The Company’s corporate office was located at 16633 Dallas Parkway, Suite 250, Addison, TX 75001. The lease was entered into in November of 2013. The lease expired on April 30, 2017, and required base rent payments of $5,737 per month for months 1-17, $5,866 for months 18-29, and $5,995 for months 30-41.

 

In March of 2017, the Company executed a new office lease for office space located at 1200 Summit Ave., Suite 414, Fort Worth, TX 76102 and relocated our corporate offices there on April 22, 2017. The lease is effective May 1, 2017, and ends on the last day of the fiftieth (50th) full calendar month following the effective date, (June 30, 2021).
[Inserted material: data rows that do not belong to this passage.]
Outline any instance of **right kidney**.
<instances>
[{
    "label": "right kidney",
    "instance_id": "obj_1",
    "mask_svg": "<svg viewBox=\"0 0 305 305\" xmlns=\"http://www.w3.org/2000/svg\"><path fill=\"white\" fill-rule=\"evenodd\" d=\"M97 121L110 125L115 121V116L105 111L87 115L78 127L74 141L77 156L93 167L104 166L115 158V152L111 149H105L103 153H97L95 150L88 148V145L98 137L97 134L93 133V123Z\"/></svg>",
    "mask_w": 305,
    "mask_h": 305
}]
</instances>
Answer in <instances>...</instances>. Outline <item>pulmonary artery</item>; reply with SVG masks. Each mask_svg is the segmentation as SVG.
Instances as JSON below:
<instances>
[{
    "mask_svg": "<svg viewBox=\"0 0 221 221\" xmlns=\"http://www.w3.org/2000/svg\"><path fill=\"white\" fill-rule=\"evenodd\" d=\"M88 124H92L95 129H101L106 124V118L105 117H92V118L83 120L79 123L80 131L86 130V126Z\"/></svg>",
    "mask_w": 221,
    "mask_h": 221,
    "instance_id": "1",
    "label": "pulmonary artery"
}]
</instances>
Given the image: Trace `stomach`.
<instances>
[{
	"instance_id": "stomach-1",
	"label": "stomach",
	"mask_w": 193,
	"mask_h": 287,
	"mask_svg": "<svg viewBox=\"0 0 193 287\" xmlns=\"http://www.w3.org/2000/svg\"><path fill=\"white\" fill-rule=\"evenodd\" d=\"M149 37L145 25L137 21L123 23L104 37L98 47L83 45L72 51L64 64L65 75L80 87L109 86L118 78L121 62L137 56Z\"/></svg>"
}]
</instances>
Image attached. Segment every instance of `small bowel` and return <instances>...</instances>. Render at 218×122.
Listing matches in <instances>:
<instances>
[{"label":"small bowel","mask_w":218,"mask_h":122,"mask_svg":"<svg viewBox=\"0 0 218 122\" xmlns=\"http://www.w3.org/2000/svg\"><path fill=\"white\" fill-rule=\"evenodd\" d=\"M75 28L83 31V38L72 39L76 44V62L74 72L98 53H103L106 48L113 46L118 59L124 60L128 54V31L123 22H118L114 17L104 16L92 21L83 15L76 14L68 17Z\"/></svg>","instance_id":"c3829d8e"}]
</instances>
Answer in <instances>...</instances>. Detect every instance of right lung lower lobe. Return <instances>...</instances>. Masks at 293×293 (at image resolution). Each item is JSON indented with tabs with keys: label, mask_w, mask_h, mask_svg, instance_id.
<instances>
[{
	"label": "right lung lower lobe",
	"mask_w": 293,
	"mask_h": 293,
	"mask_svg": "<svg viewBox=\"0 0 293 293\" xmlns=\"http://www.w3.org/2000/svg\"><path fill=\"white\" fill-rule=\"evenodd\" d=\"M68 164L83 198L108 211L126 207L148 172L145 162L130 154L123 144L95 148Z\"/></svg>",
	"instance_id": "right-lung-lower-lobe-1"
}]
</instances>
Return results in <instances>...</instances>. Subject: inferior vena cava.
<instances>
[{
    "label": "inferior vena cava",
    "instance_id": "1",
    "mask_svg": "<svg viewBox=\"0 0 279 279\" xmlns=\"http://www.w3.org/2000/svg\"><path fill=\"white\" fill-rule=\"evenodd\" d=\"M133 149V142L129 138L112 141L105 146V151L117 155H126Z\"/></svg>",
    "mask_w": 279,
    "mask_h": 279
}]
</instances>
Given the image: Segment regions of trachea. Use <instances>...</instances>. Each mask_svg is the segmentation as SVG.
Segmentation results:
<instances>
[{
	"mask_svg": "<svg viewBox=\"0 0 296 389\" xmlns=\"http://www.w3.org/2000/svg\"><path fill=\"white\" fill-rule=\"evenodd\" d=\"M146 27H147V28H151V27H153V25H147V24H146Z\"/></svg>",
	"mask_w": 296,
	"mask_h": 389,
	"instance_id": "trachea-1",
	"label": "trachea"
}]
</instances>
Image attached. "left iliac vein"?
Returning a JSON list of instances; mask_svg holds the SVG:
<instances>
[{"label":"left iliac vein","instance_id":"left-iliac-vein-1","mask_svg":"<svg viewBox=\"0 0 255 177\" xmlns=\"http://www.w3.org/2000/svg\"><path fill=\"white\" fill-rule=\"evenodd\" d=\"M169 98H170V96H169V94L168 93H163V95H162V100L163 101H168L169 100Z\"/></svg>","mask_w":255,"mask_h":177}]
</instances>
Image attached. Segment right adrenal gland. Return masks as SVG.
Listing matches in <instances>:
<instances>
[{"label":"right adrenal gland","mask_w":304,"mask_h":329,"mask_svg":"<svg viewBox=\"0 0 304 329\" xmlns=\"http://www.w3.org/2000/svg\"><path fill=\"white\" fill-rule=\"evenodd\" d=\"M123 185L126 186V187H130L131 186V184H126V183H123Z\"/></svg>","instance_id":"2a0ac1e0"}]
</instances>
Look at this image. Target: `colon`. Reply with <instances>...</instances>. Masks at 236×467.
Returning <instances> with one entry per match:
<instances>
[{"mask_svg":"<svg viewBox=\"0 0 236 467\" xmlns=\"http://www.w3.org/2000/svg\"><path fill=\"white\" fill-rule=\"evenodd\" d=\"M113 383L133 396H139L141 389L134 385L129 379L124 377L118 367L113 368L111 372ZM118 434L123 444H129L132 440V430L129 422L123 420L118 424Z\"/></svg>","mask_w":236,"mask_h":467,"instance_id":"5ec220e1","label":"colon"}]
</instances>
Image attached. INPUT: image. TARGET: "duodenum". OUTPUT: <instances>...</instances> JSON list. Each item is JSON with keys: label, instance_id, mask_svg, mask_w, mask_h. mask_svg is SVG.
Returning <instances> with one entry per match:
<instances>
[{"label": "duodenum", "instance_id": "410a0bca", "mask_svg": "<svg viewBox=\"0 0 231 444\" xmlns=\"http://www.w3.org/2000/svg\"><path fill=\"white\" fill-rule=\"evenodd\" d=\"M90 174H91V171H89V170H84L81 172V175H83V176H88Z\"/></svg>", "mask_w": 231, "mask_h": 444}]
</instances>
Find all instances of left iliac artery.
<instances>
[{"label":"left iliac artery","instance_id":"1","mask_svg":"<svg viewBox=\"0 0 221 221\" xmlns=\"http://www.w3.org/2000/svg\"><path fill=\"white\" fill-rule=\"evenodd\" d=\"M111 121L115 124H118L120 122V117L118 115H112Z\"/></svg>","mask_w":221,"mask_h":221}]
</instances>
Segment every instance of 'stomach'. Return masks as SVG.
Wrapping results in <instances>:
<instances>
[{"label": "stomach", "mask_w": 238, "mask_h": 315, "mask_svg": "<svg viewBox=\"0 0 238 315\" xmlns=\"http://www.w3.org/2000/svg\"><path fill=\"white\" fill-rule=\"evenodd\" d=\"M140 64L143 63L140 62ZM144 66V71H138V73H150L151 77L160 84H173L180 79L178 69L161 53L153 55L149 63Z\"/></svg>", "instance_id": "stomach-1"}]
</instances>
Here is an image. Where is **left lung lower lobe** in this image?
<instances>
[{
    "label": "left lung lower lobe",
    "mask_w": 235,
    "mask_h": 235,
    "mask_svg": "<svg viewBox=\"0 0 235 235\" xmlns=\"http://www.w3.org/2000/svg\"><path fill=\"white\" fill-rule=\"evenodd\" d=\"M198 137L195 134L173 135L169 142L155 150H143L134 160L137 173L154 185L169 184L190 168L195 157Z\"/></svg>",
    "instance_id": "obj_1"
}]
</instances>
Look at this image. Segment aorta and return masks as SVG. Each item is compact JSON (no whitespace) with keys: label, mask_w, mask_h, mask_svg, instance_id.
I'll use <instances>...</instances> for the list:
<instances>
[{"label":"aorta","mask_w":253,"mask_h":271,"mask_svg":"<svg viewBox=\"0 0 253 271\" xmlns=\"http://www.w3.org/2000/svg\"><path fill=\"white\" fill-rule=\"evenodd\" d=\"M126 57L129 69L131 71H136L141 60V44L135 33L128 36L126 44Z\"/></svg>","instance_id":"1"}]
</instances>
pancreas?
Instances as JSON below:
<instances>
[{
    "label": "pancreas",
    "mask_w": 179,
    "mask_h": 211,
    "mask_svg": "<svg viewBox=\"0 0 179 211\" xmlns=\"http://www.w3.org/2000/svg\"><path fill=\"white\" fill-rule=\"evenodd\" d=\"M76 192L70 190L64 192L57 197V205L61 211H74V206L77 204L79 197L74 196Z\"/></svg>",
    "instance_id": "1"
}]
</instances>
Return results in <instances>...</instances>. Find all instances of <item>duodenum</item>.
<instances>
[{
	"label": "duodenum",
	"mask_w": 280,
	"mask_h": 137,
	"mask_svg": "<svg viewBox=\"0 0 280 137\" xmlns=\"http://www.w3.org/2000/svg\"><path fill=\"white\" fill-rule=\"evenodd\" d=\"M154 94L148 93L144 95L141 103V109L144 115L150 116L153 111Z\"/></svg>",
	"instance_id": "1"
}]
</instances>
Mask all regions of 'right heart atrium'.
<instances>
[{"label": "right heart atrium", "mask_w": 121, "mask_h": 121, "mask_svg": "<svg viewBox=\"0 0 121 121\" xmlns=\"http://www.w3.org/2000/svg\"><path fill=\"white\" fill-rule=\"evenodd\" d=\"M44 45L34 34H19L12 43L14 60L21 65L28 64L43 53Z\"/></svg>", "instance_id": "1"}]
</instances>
Monthly base rental payments are as follows: months 1-2, $0; months 3-14, $7,250; months 15-26, $7,401; months 27-38, $7,552; and months 39-50, $7,703.

 

Payables to Related Parties

 

As of March 31, 2017, and December 31, 2016, the Company had outstanding payables to related parties totaling $45,108 and $93,655, respectively. The payables are unsecured, bear no interest and due on demand.